■ **BRIEF**: Would you transcribe the lines running from the one that holds "Locate an element" to the last line of the records? Leave every picture out.

(Data excerpts)
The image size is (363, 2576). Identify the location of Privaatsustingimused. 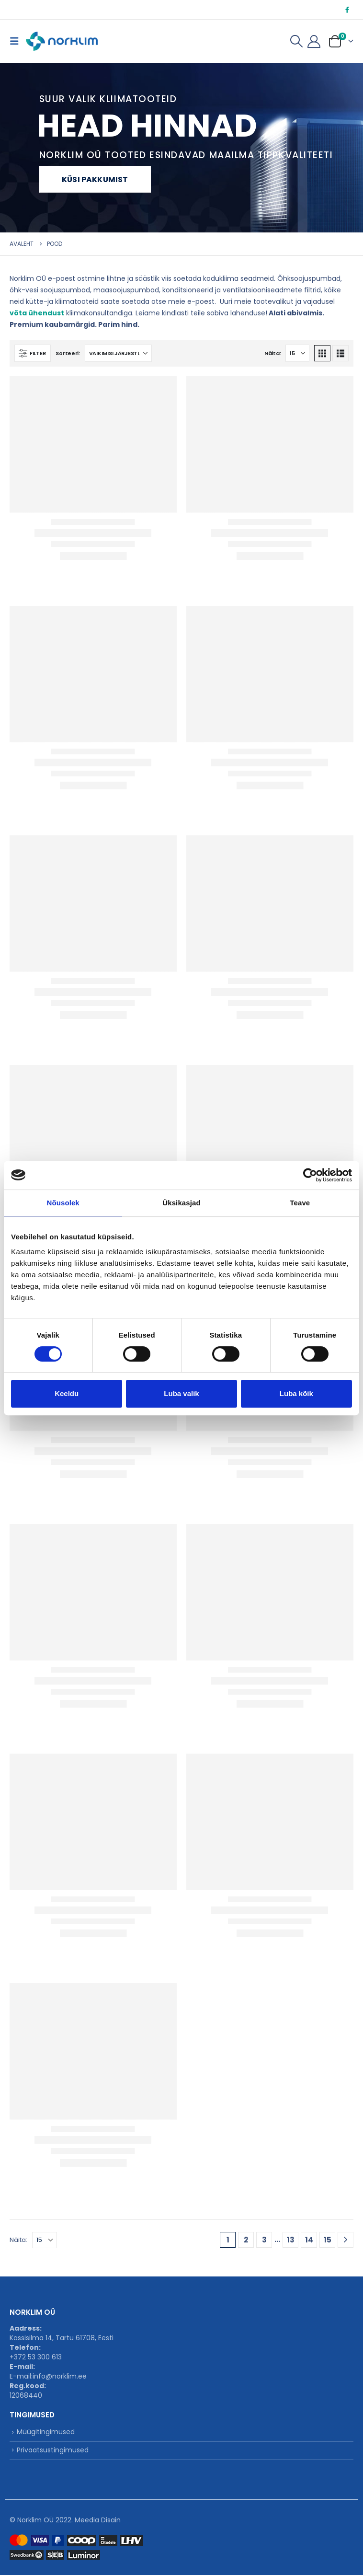
(53, 2451).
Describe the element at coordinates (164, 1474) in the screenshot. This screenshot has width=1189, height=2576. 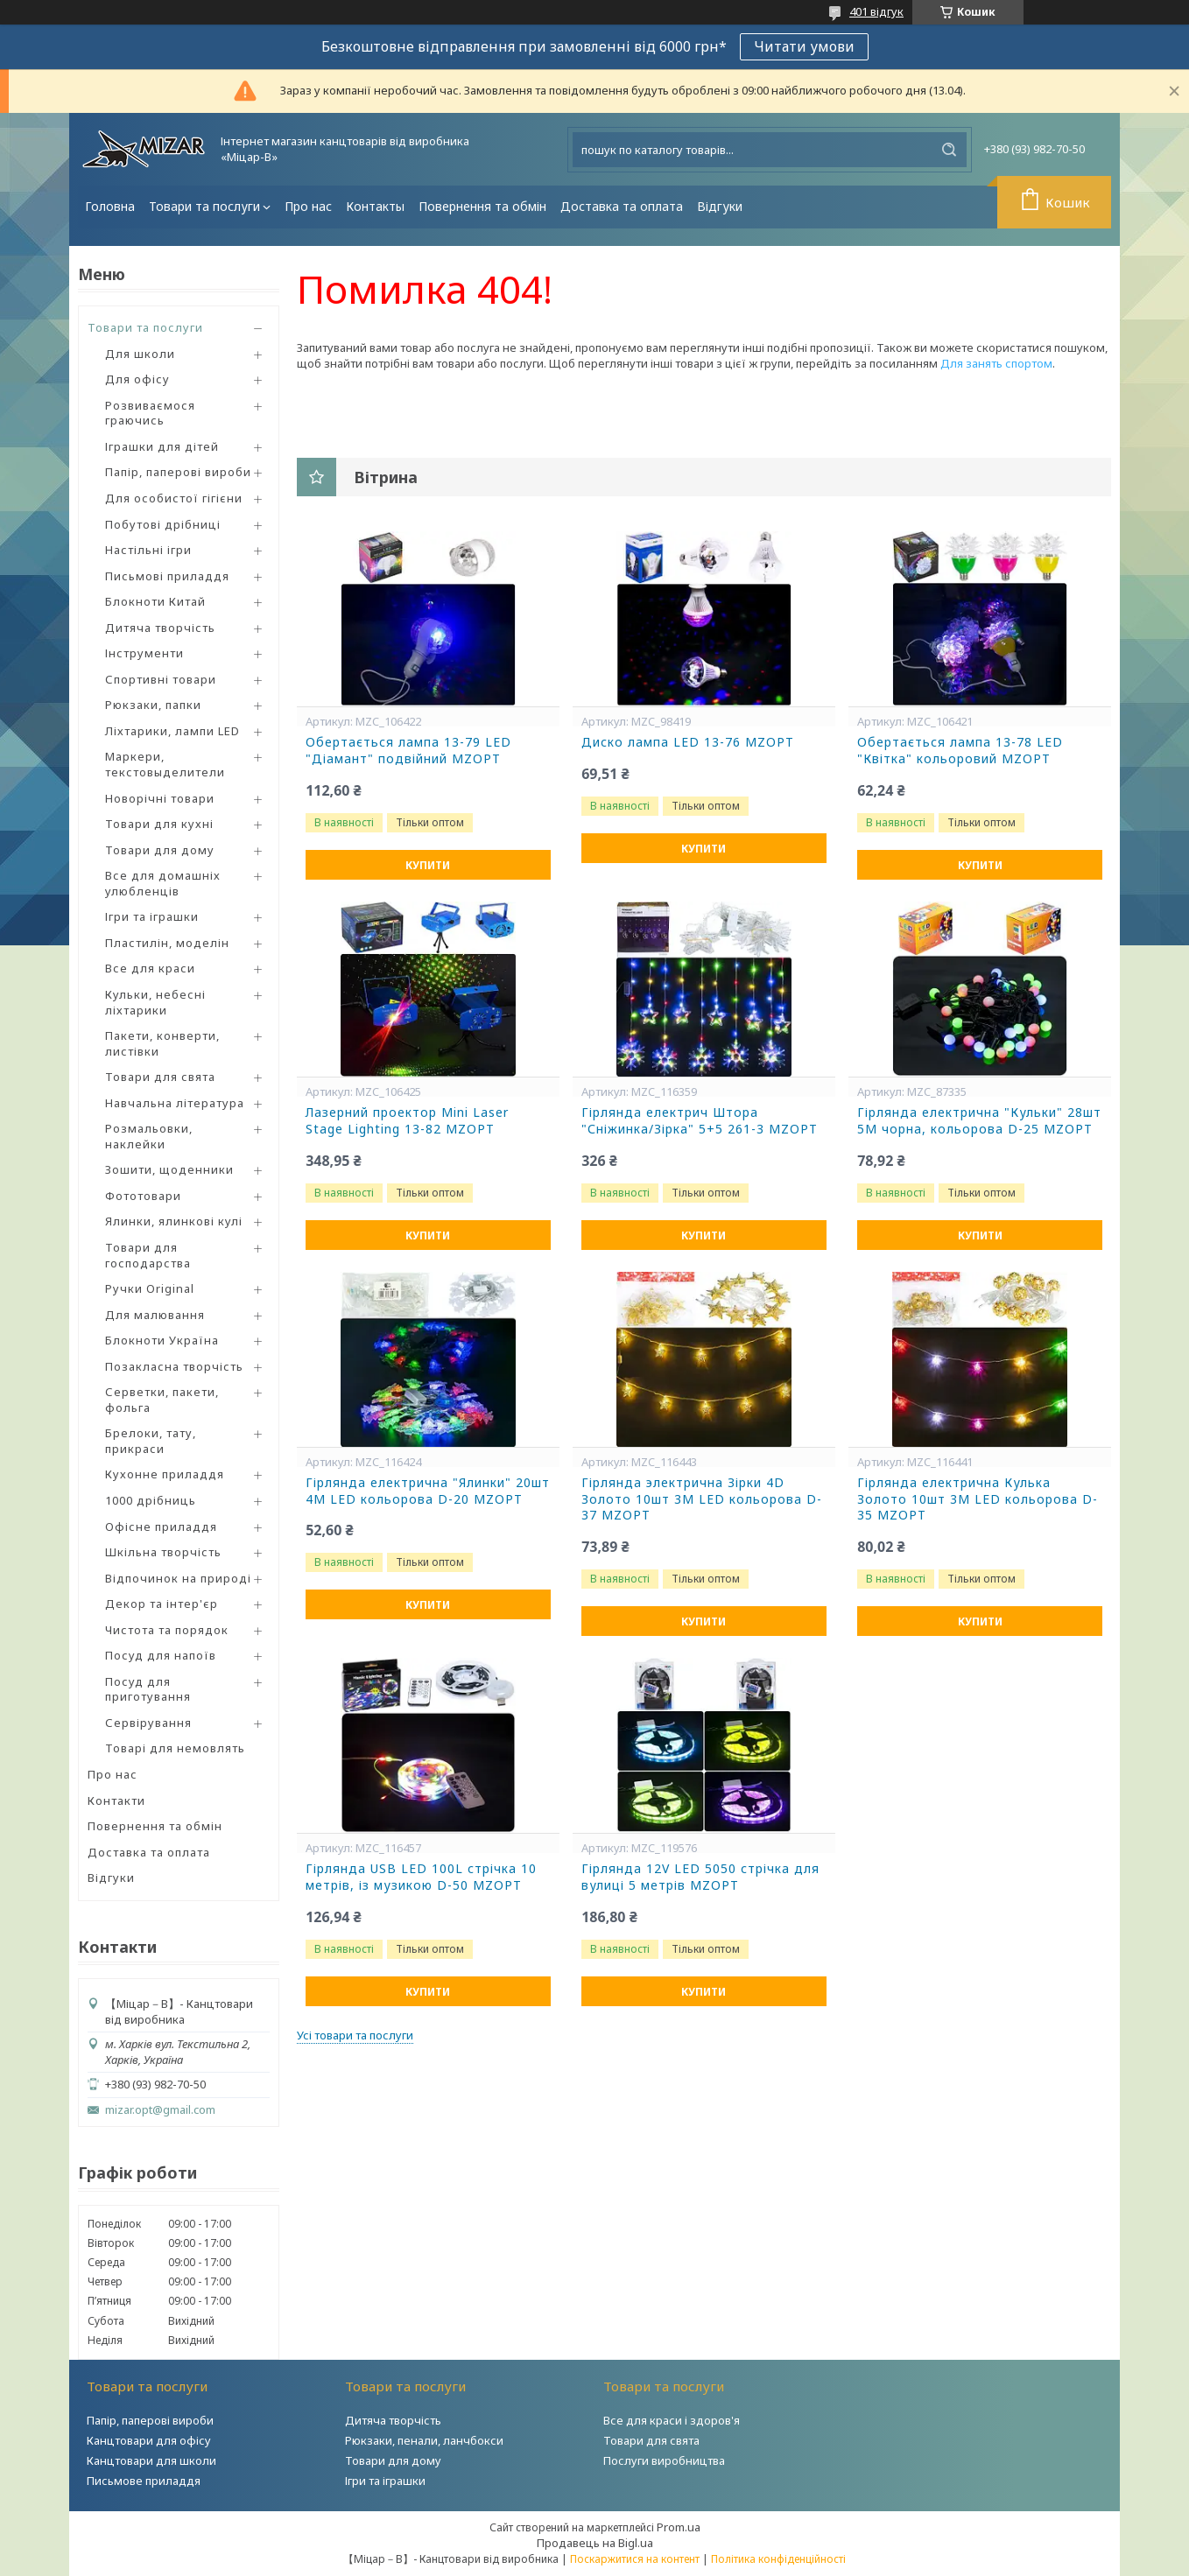
I see `Кухонне приладдя` at that location.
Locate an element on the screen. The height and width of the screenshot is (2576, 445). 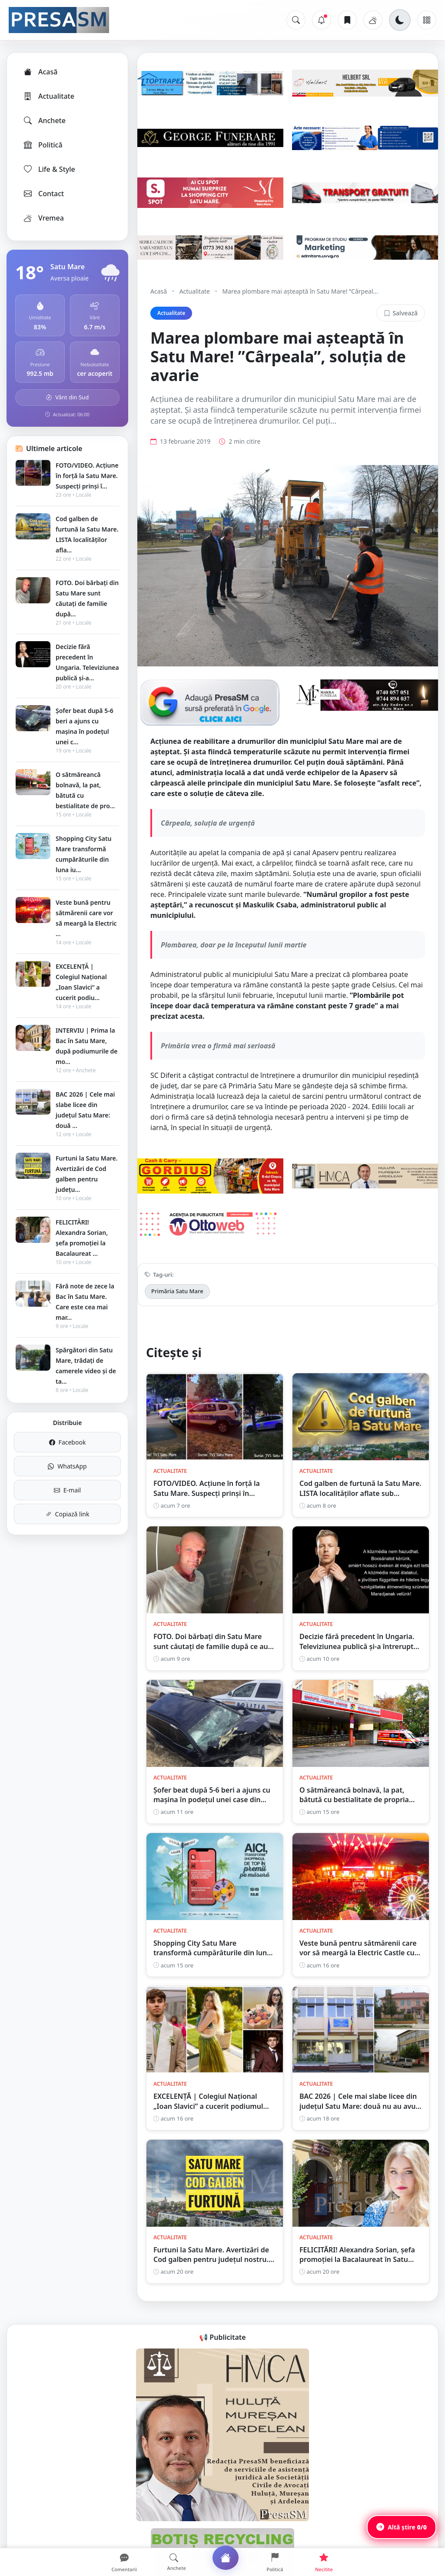
FOTO/VIDEO. Acțiune în forță la Satu Mare. Suspecți prinși î... is located at coordinates (87, 475).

■ **EXPECTED ANSWER**:
Locate an element on the screen. The height and width of the screenshot is (2576, 445). 
FOTO/VIDEO. Acțiune în forță la Satu Mare. Suspecți prinși î... is located at coordinates (87, 475).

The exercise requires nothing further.